Two Nonprofits Getting New Digs
GRAND RAPIDS — The $2.5 million deal closed last Monday and was another prime example of how businesses work with nonprofit organizations and the city to make Grand Rapids a better place.
The result is that Dwelling Place, the city's largest nonprofit property manager, will have a new home and Cherry Street Health Services will have a new dental clinic at 101 Sheldon SE.
Both Dwelling Place and Cherry Street Health Services are expected to begin moving in on March 15.
Spectrum Health, National City Bank, Grubb & Ellis/Paramount Properties, the Peter T. Wege Foundation and the city's Economic Development Office all pitched in to make the transaction work.
Dwelling Place will move its offices from 339 S. Division Ave. to the 10,000-square-foot second floor, a shift that will give the agency four times the space it has been working in for years. Cherry Street will open its dental clinic on the ground floor, which will primarily serve low-income residents, and add 20 employees to its staff.
Spectrum Health, the region's largest health care provider, donated the Sheldon Avenue building, a two-story, 20,000-square-foot structure with an appraised value of $400,000. The hospital had been using the building for storage.
National City Bank, just named by the Small Business Administration as the top small-business lender, entered into a limited liability corporation with Dwelling Place and Cherry Street and bought the historic tax credits that accompany the renovation, a move that made the bank the primary owner of the project.
"They are contributing approximately $750,000 to it. It's going to go up or down a little bit depending on what our final costs end up being. But it's approximately $750,000 of equity, plus they've already approved and funded a $1.6 million loan," said Dennis Sturtevant, Dwelling Place executive director.

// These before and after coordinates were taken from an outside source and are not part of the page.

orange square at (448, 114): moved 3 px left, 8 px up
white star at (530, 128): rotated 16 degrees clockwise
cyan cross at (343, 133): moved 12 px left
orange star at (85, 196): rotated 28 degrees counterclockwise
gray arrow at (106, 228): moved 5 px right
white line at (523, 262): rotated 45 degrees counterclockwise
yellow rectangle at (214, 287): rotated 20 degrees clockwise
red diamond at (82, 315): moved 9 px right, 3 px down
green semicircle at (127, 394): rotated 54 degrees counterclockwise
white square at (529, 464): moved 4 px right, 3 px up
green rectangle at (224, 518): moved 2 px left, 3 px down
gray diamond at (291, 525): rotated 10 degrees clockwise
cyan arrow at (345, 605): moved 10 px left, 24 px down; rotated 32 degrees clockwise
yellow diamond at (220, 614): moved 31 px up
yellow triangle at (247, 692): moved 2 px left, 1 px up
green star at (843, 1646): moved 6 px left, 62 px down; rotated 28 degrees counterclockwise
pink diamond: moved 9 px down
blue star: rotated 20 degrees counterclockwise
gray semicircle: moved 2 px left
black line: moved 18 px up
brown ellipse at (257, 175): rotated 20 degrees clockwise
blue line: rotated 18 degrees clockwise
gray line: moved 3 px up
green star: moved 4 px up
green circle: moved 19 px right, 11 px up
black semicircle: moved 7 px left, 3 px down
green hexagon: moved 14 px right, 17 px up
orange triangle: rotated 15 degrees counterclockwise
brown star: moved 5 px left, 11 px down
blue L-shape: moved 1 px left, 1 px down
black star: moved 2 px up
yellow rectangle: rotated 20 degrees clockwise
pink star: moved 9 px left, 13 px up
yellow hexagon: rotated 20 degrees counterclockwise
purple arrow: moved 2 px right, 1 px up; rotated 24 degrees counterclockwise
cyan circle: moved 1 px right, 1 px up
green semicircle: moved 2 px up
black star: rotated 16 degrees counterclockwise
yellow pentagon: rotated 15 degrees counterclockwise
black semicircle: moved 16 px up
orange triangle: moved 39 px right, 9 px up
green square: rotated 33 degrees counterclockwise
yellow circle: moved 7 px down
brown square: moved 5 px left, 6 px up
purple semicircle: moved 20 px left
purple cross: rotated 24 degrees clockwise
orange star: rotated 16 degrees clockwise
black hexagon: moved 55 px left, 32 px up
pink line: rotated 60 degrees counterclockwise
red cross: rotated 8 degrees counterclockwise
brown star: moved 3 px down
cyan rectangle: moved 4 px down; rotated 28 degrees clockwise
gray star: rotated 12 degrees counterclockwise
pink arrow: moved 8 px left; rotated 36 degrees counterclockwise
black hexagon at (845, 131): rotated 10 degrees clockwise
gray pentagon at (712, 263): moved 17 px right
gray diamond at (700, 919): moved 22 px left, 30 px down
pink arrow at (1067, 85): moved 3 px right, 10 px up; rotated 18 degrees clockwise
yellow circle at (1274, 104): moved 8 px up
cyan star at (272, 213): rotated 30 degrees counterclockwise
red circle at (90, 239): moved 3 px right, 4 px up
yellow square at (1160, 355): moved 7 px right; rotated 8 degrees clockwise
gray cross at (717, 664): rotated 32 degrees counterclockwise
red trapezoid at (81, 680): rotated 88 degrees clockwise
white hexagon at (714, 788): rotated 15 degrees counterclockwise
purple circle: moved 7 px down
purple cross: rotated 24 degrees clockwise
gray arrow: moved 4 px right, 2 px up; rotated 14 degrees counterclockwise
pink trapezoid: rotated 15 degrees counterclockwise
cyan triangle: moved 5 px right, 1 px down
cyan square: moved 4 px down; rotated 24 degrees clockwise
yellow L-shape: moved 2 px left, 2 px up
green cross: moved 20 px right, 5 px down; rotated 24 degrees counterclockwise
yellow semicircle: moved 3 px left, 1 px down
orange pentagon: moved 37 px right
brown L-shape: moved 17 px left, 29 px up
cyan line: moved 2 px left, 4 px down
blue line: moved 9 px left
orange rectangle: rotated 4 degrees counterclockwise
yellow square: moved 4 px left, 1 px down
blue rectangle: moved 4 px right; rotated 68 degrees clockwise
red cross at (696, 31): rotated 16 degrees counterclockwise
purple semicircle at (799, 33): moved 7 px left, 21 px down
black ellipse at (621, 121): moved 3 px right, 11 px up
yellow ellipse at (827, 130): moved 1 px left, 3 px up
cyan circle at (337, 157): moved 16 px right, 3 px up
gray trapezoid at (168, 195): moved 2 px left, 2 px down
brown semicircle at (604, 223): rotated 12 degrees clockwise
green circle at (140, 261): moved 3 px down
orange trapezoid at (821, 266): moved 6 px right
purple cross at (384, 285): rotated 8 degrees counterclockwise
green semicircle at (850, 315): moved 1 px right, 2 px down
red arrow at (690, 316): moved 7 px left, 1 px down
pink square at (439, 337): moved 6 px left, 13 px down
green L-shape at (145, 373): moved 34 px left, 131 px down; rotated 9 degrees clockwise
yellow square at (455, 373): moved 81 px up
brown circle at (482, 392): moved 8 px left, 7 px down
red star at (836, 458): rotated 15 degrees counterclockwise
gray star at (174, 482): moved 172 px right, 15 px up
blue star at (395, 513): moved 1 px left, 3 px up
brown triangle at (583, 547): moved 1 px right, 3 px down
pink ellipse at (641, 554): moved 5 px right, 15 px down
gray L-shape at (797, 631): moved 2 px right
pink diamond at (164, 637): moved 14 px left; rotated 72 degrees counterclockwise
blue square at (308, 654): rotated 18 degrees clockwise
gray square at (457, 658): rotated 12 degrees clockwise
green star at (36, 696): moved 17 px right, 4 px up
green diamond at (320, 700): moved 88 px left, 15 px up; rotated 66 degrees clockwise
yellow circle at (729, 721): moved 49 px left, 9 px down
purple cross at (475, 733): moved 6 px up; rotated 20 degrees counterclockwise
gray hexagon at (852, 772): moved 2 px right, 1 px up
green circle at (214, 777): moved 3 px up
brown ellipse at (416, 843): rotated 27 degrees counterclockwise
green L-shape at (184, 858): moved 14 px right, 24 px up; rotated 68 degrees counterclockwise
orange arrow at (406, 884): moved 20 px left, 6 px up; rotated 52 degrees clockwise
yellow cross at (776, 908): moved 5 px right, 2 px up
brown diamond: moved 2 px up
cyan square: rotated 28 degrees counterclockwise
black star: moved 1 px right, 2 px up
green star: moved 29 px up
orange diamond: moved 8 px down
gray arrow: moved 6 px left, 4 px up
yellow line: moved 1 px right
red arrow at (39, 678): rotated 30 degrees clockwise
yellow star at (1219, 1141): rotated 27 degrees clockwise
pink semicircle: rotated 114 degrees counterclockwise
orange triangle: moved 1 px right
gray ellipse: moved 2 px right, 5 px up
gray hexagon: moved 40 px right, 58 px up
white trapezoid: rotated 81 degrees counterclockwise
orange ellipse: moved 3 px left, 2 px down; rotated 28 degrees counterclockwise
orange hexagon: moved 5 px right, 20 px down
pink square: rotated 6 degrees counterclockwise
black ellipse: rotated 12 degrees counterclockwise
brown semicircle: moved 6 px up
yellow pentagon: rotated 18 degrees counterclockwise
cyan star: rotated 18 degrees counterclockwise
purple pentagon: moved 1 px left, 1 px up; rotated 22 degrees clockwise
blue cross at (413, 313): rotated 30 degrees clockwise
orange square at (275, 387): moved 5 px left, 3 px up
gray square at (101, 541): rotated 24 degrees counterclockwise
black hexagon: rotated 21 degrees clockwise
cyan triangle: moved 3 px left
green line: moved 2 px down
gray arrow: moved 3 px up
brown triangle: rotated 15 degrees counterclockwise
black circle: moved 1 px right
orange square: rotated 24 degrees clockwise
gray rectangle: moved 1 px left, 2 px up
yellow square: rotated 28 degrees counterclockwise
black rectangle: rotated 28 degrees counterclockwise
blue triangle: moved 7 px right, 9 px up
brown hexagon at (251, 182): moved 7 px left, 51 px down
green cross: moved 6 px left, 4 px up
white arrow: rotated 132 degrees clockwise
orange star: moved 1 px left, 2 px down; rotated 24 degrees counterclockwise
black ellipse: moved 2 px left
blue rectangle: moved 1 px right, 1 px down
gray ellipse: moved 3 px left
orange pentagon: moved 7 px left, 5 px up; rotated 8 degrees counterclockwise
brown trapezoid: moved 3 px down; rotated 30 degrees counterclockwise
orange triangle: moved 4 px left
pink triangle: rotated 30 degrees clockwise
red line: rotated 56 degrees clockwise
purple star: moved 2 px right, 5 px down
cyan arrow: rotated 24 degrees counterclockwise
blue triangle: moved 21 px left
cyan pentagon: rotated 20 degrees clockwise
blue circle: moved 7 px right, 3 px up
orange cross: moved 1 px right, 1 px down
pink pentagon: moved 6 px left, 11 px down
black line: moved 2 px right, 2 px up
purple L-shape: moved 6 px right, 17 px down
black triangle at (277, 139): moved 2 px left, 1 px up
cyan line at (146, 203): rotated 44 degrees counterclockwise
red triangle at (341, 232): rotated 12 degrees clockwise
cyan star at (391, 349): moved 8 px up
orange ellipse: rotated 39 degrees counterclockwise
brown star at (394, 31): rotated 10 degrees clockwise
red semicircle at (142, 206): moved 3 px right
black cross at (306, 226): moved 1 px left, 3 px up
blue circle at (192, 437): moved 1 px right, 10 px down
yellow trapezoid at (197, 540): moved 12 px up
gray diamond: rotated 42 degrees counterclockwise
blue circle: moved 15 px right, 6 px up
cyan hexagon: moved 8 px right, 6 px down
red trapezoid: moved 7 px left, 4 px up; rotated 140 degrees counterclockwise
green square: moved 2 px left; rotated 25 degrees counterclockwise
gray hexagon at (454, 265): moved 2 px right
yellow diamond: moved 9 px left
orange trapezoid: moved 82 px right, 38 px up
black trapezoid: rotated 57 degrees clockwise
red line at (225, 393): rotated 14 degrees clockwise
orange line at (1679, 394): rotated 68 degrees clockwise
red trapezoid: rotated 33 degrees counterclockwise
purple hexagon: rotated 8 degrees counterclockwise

"What the bank essentially did for us and Cherry Street was reduce the amount of money that we had to raise to renovate the space because of the $750,000 contribution they put into the project," he added.
Jim Maskell, of the National City Grand Rapids office, worked with both organizations on the loan. Michael Taylor, president of the National City Community Development Corp. in Lansing, handled the investment end.
The Wege Foundation gave Dwelling Place $500,000 for the renovation work. A lot of others also contributed. George Larimore, an investment specialist with commercial real estate firm Grubb/Ellis Paramount, came up with the creative financial structure that made the project possible.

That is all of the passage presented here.